● Problem
From the first line to the last, repeat the data exactly and drop the pictures.

● Extracted information
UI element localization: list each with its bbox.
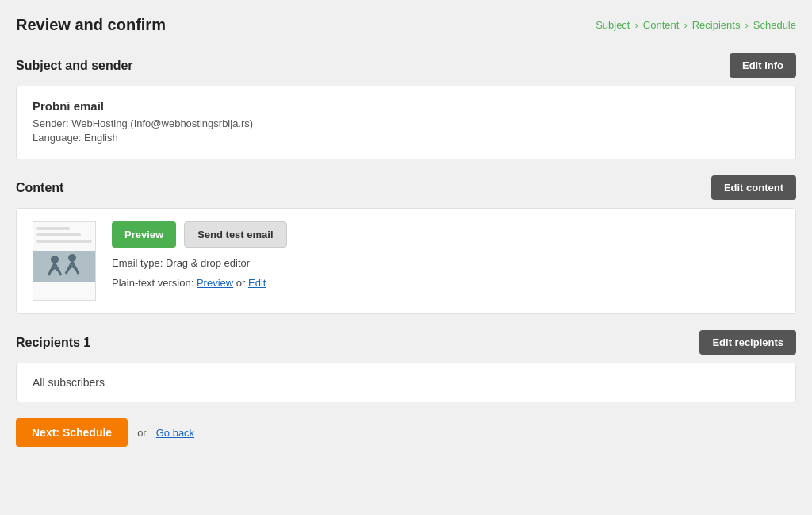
subject-section-title: Subject and sender (16, 59, 133, 73)
plain-text-preview-link[interactable]: Preview (197, 277, 233, 289)
svg-rect-0 (40, 252, 88, 282)
plain-text-or: or (236, 277, 246, 289)
preview-button[interactable]: Preview (112, 221, 176, 248)
svg-point-1 (51, 256, 59, 263)
content-section-title: Content (16, 181, 63, 195)
footer-actions: Next: Schedule or Go back (16, 418, 796, 447)
recipients-value: All subscribers (33, 376, 779, 389)
subject-sender-section: Subject and sender Edit Info Probni emai… (16, 53, 796, 159)
breadcrumb-sep-1: › (635, 19, 638, 31)
content-actions: Preview Send test email Email type: Drag… (112, 221, 287, 289)
plain-text-prefix: Plain-text version: (112, 277, 193, 289)
subject-section-body: Probni email Sender: WebHosting (Info@we… (16, 86, 796, 159)
svg-point-6 (68, 254, 76, 262)
recipients-section: Recipients 1 Edit recipients All subscri… (16, 330, 796, 402)
recipients-section-title: Recipients 1 (16, 336, 90, 350)
edit-content-button[interactable]: Edit content (711, 175, 796, 200)
language-label: Language: English (33, 132, 779, 144)
breadcrumb-sep-3: › (745, 19, 748, 31)
breadcrumb-subject: Subject (596, 19, 630, 31)
page-title: Review and confirm (16, 16, 166, 34)
email-thumbnail (33, 221, 96, 301)
send-test-email-button[interactable]: Send test email (184, 221, 286, 248)
plain-text-edit-link[interactable]: Edit (248, 277, 266, 289)
breadcrumb-content: Content (643, 19, 680, 31)
breadcrumb-schedule: Schedule (753, 19, 796, 31)
thumbnail-image (40, 252, 88, 282)
plain-text-line: Plain-text version: Preview or Edit (112, 277, 287, 289)
go-back-link[interactable]: Go back (156, 427, 194, 439)
edit-recipients-button[interactable]: Edit recipients (699, 330, 796, 355)
next-schedule-button[interactable]: Next: Schedule (16, 418, 128, 447)
breadcrumb-recipients: Recipients (692, 19, 741, 31)
sender-label: Sender: WebHosting (Info@webhostingsrbij… (33, 117, 779, 129)
recipients-section-body: All subscribers (16, 363, 796, 402)
breadcrumb: Subject › Content › Recipients › Schedul… (596, 19, 796, 31)
email-subject: Probni email (33, 99, 779, 113)
breadcrumb-sep-2: › (684, 19, 687, 31)
content-section-body: Preview Send test email Email type: Drag… (16, 208, 796, 314)
footer-or-text: or (137, 427, 147, 439)
edit-info-button[interactable]: Edit Info (730, 53, 796, 78)
email-type-label: Email type: Drag & drop editor (112, 257, 287, 269)
content-section: Content Edit content (16, 175, 796, 314)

● Task output
UI element localization: list each with its bbox.
subject-section-title: Subject and sender (16, 59, 133, 73)
plain-text-preview-link[interactable]: Preview (197, 277, 233, 289)
svg-rect-0 (40, 252, 88, 282)
plain-text-or: or (236, 277, 246, 289)
preview-button[interactable]: Preview (112, 221, 176, 248)
svg-point-1 (51, 256, 59, 263)
content-section-title: Content (16, 181, 63, 195)
footer-actions: Next: Schedule or Go back (16, 418, 796, 447)
recipients-value: All subscribers (33, 376, 779, 389)
subject-sender-section: Subject and sender Edit Info Probni emai… (16, 53, 796, 159)
breadcrumb-sep-1: › (635, 19, 638, 31)
content-actions: Preview Send test email Email type: Drag… (112, 221, 287, 289)
plain-text-prefix: Plain-text version: (112, 277, 193, 289)
subject-section-body: Probni email Sender: WebHosting (Info@we… (16, 86, 796, 159)
svg-point-6 (68, 254, 76, 262)
recipients-section: Recipients 1 Edit recipients All subscri… (16, 330, 796, 402)
recipients-section-title: Recipients 1 (16, 336, 90, 350)
edit-content-button[interactable]: Edit content (711, 175, 796, 200)
language-label: Language: English (33, 132, 779, 144)
breadcrumb-sep-3: › (745, 19, 748, 31)
breadcrumb-subject: Subject (596, 19, 630, 31)
page-title: Review and confirm (16, 16, 166, 34)
email-thumbnail (33, 221, 96, 301)
send-test-email-button[interactable]: Send test email (184, 221, 286, 248)
plain-text-edit-link[interactable]: Edit (248, 277, 266, 289)
breadcrumb-content: Content (643, 19, 680, 31)
breadcrumb-schedule: Schedule (753, 19, 796, 31)
thumbnail-image (40, 252, 88, 282)
plain-text-line: Plain-text version: Preview or Edit (112, 277, 287, 289)
go-back-link[interactable]: Go back (156, 427, 194, 439)
edit-recipients-button[interactable]: Edit recipients (699, 330, 796, 355)
next-schedule-button[interactable]: Next: Schedule (16, 418, 128, 447)
breadcrumb-recipients: Recipients (692, 19, 741, 31)
sender-label: Sender: WebHosting (Info@webhostingsrbij… (33, 117, 779, 129)
recipients-section-body: All subscribers (16, 363, 796, 402)
breadcrumb: Subject › Content › Recipients › Schedul… (596, 19, 796, 31)
email-subject: Probni email (33, 99, 779, 113)
breadcrumb-sep-2: › (684, 19, 687, 31)
content-section-body: Preview Send test email Email type: Drag… (16, 208, 796, 314)
footer-or-text: or (137, 427, 147, 439)
edit-info-button[interactable]: Edit Info (730, 53, 796, 78)
email-type-label: Email type: Drag & drop editor (112, 257, 287, 269)
content-section: Content Edit content (16, 175, 796, 314)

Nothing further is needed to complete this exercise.